Lomax et ses collègues notent que les sédiments entourant le bassin et les membres postérieurs sont de nature différente de ceux entourant le reste du squelette. Les premiers sont gris-bleuté tandis que les derniers sont presque noirs. Dans les sédiments entourant le bassin, une ammonite a été découverte et celle-ci caractérise le Sinémurien de la formation géologique de Charmouth Mudstone (Dorset, Angleterre). Les sédiments entourant le reste du squelette présentent des ammonites et des caractéristiques typiques du Toarcien de la formation géologique de Posidonia Shale (Baden-Württemberg, Allemagne).

RNHM F5672 se compose du bassin et des membres postérieurs de la formation géologique de Charmouth Mudstone, de vertèbres dorsales et caudales de provenance indéterminée, de la réplique d’un membre antérieur, d’un coracoïde provenant d’un spécimen inconnu et d’une réplique de crâne avec de vraies dents placés dans des sédiments de la formation géologique de Posidonia Shale.

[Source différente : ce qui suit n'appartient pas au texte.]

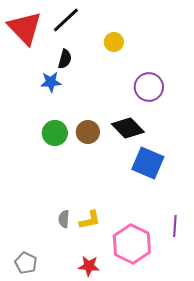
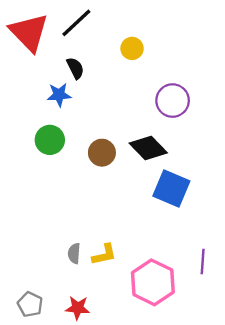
black semicircle: (65, 59) -> (75, 68), turned -42
green circle: (55, 133) -> (50, 140), moved
red star: (89, 266) -> (78, 308), moved

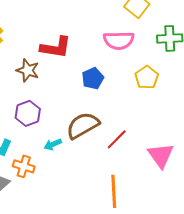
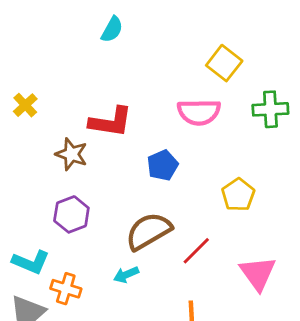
yellow pentagon: (147, 77) -> (238, 195), moved
cyan arrow: (53, 144) -> (126, 275), moved

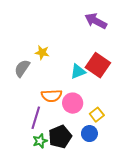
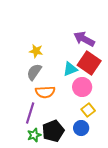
purple arrow: (96, 21) -> (84, 39), moved
gray semicircle: (22, 68) -> (34, 72), moved
pink circle: (73, 103) -> (82, 87), moved

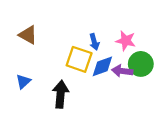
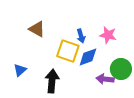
brown triangle: (28, 35) -> (37, 29), moved
green circle: (141, 64) -> (121, 69), moved
purple arrow: (122, 71) -> (105, 79), moved

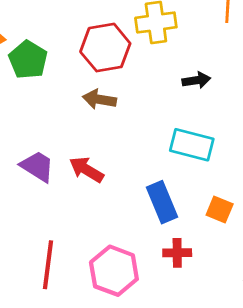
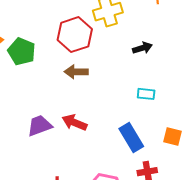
cyan rectangle: (192, 145) -> (146, 94), size x0.6
purple trapezoid: (37, 166) -> (40, 126), turned -44

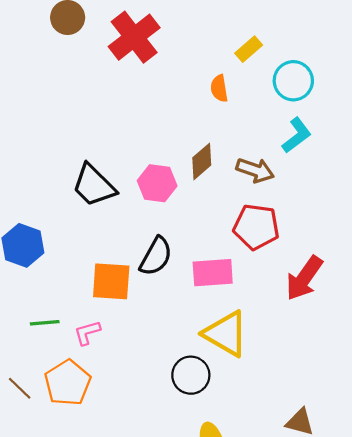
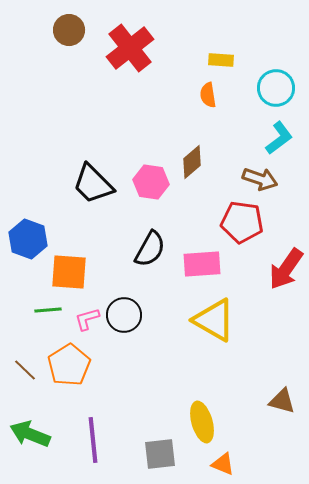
yellow rectangle: (249, 49) -> (221, 60), moved, turned 45
brown arrow: (255, 170) -> (260, 179), moved
orange square: (111, 281) -> (69, 272), moved
black circle: (191, 375) -> (124, 315), moved

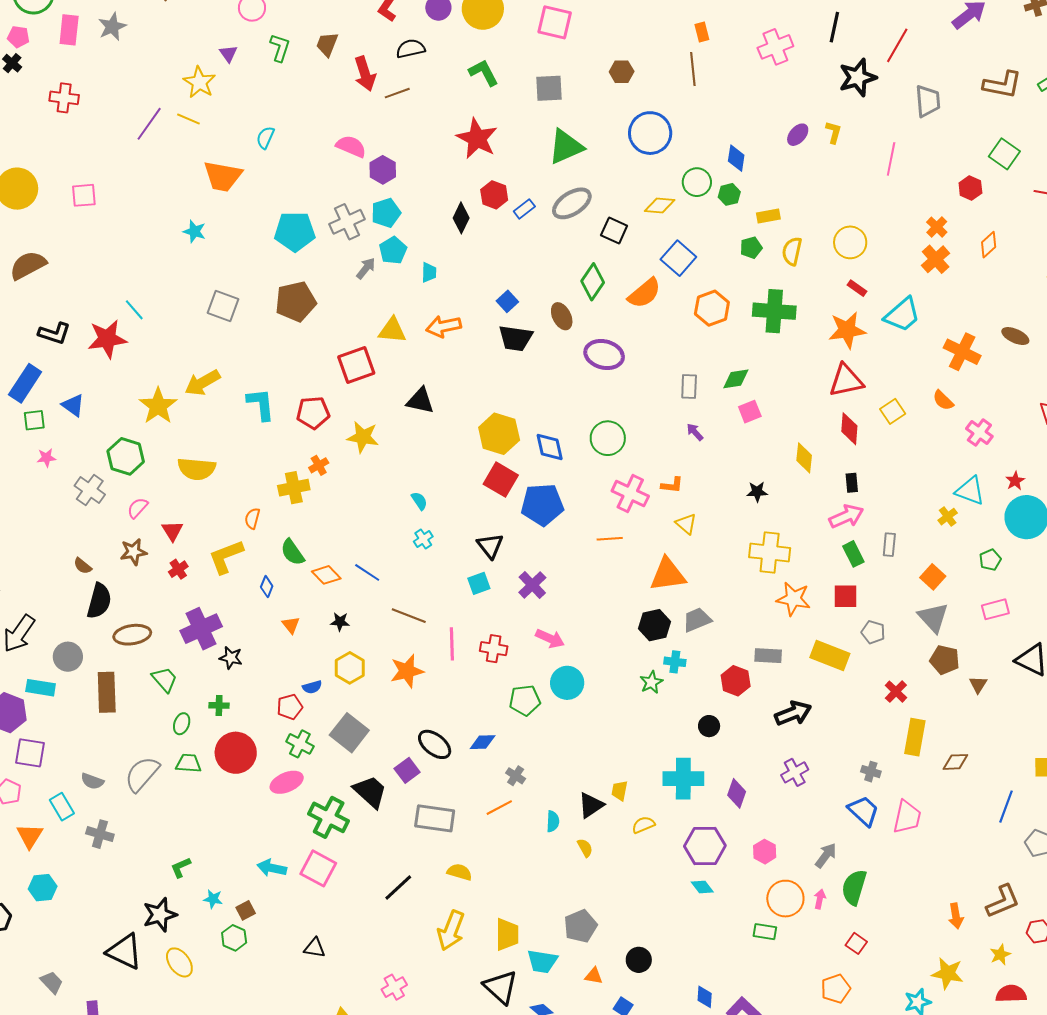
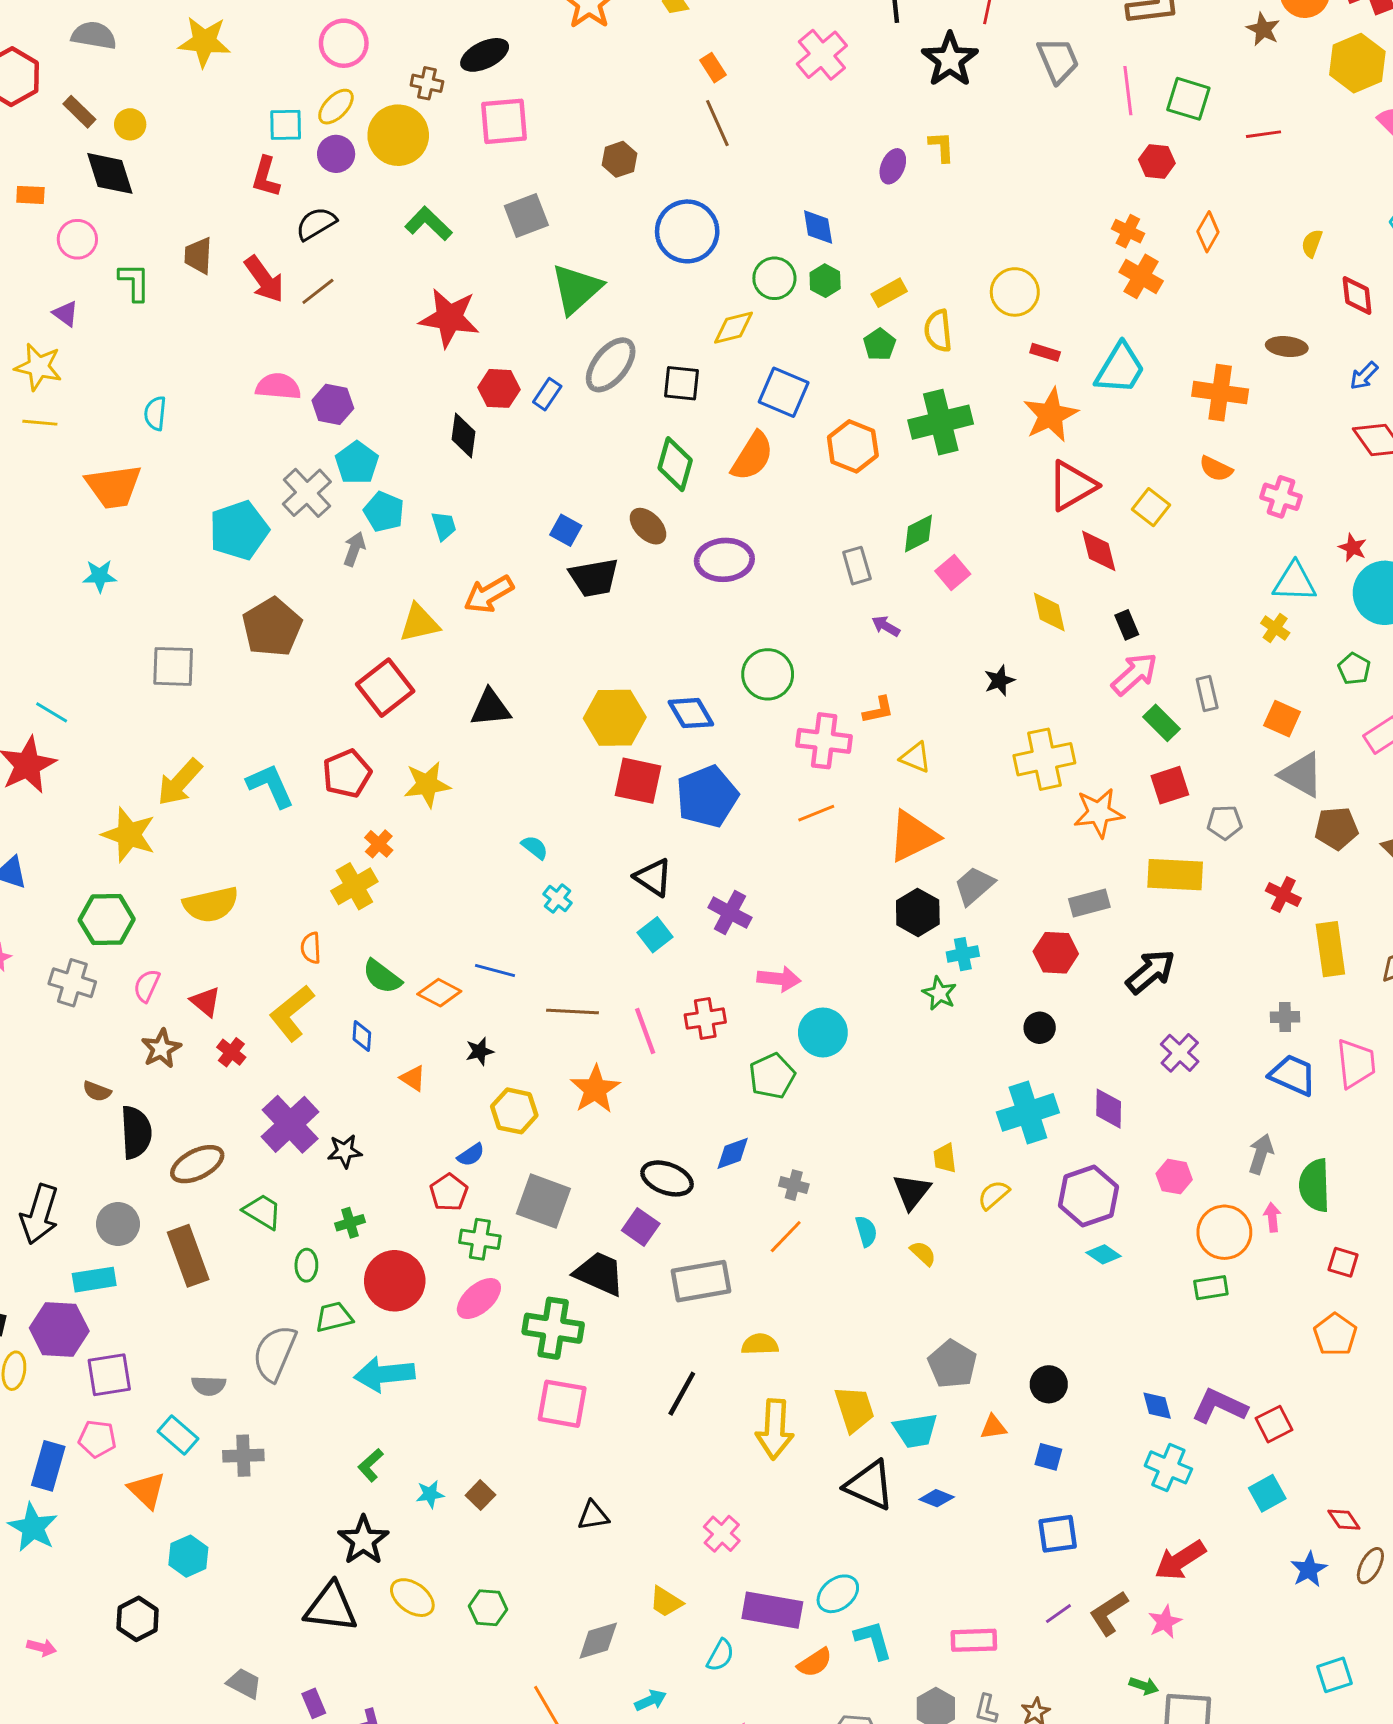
pink line: (891, 159) -> (1128, 91), moved
cyan arrow: (272, 868) -> (384, 1374), moved, size x1.4
green hexagon: (234, 938) -> (488, 1608), moved

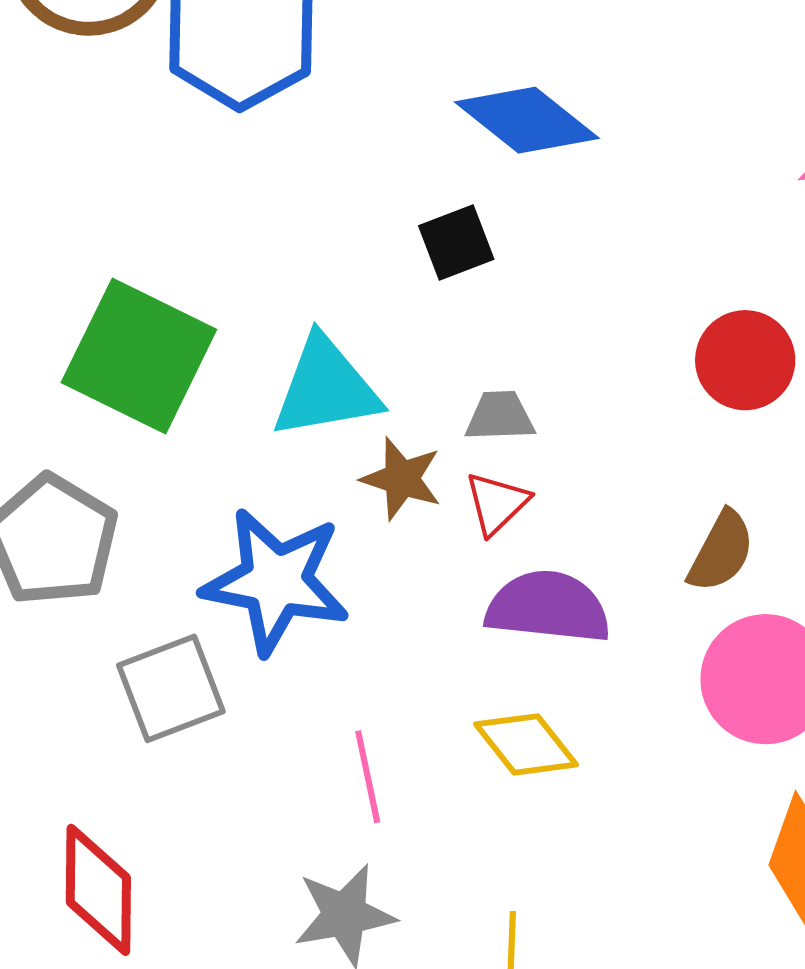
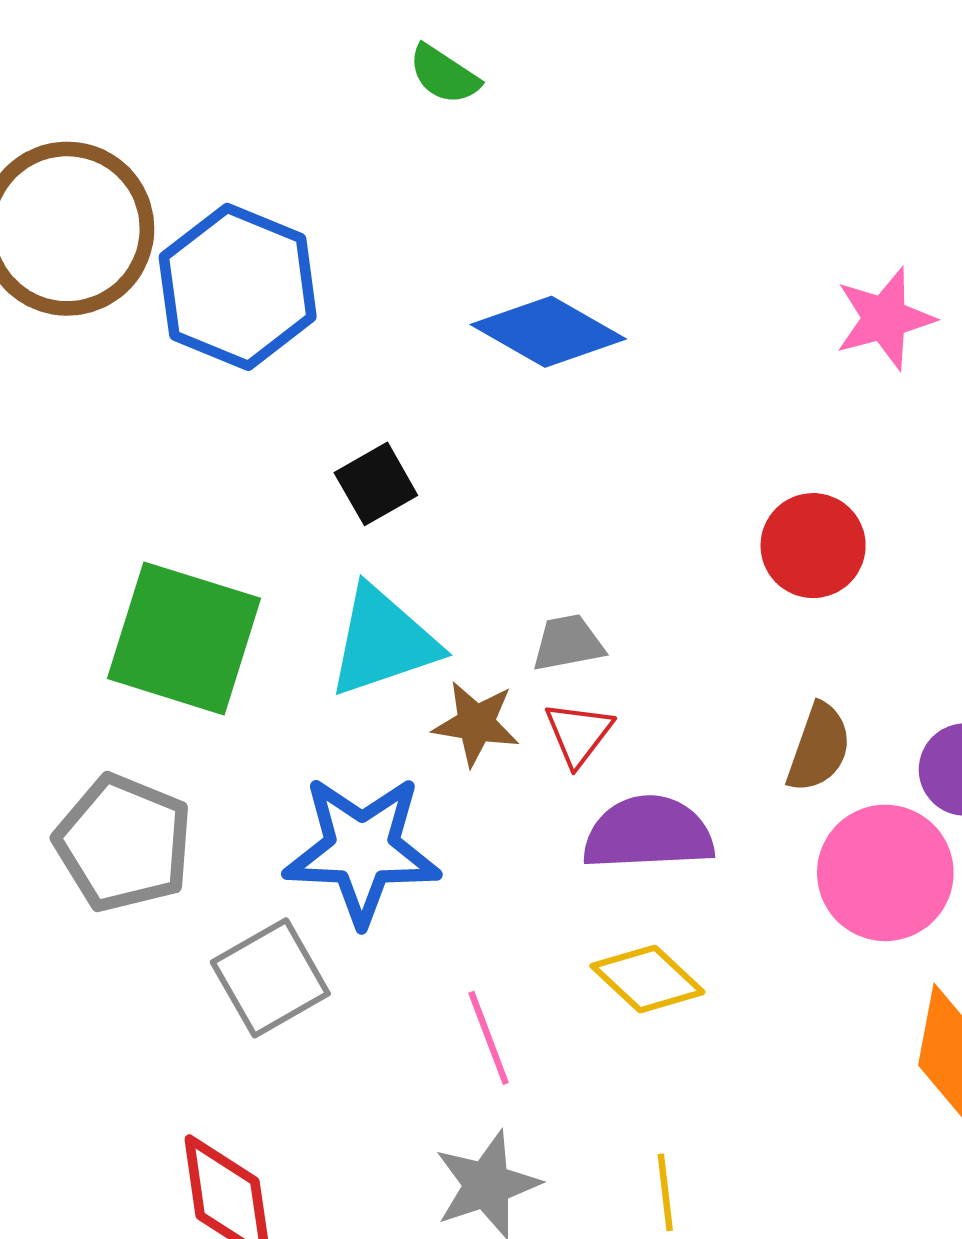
black square: (456, 243) -> (376, 484), moved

Lomax et ses collègues rapportent que le crâne est entièrement faux, façonné en plâtre, tout comme la majorité des dents. Seules quelques dents mal conservées sont originales. Le crâne est particulièrement réaliste et présente des détails anatomiques précis, dont certains se rapprochent de l’anatomie du crâne des leptonectidés, ce qui semble donner une explication à l’attribution du squelette à Leptonectes.

Le membre antérieur est fait de plâtre et semble être une réplique grossière basée sur des comparaisons anatomiques. Lomax et ses collègues notent que si le squelette avait été original et sans modifications, les caractéristiques du membre antérieur en auraient fait une nouvelle espèce.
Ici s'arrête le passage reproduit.